There are several lipoprotein abnormalities in human liver disease, many of which can be related to a reduced LC AT activity. Exchange is known to occur between the lipids of the plasma lipoproteins and their counterparts in the membranes of erythrocytes and other cells. There have been few studies on the effect of this exchange on cell lipid composition and function in liver disease. In agreement with other workers we found erythrocyte lipid composition to be altered in both parenchymal liver disease and obstructive jaundice with increases in cholesterol and lecithin concentrations and raised cholesterol: phospholipid molar ratio (C/P). Plasma LCAT activity showed significant inverse correlations with these erythrocyte lipid changes in parenchymal liver disease but not in obstructive jaundice.

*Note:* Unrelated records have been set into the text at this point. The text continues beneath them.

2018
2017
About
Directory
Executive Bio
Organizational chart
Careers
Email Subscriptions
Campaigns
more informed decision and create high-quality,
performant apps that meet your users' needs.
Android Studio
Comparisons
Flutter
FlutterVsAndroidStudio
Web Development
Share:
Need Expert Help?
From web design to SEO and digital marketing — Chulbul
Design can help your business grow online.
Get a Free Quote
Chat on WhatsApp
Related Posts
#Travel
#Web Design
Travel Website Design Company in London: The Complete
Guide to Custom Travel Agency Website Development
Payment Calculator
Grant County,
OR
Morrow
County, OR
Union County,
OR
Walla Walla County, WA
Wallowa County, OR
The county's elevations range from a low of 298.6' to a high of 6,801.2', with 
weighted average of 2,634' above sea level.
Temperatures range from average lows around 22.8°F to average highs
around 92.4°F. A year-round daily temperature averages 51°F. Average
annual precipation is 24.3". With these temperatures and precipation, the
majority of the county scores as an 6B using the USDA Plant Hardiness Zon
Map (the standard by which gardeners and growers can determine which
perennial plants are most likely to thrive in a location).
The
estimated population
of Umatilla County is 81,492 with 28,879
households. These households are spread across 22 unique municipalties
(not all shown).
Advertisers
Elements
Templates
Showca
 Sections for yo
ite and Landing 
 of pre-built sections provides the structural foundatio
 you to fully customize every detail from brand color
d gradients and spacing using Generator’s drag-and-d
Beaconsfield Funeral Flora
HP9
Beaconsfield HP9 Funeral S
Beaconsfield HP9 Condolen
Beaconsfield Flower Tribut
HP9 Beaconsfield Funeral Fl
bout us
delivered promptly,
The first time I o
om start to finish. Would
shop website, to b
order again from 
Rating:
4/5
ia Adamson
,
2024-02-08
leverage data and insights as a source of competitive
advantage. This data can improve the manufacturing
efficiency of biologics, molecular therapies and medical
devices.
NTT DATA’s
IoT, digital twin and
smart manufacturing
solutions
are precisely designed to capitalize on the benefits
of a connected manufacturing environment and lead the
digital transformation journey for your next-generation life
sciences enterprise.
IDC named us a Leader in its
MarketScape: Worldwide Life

Increase in membrane C/P ratio is associated with decreased membrane fluidity, and in erythrocytes from patients we have demonstrated the C/P ratio to be related to an abnormal permeability to sodium and to an enhanced ability of the cells to fuse in vitro in the presence of a chemical fusogen. The plasma membrane lipid composition of other cells may also be altered in liver disease. We found platelet C/P ratio was increased and correlated with erythrocyte C/P ratio. The proportion of lecithin in platelets increased and that of sphingomyelin and phosphatidylethanolamine decreased. Cultured human skin fibroblasts also had an increased C/P ratio when lipoproteins from patients were added to their culture media. The largest increases occurred in patients with the lowest LCAT activity. These observations suggest that alterations in plasma membrane lipids, in part as a consequence of LCAT deficiency, may underlie some of the cellular disturbances and metabolic abnormalities in liver disease.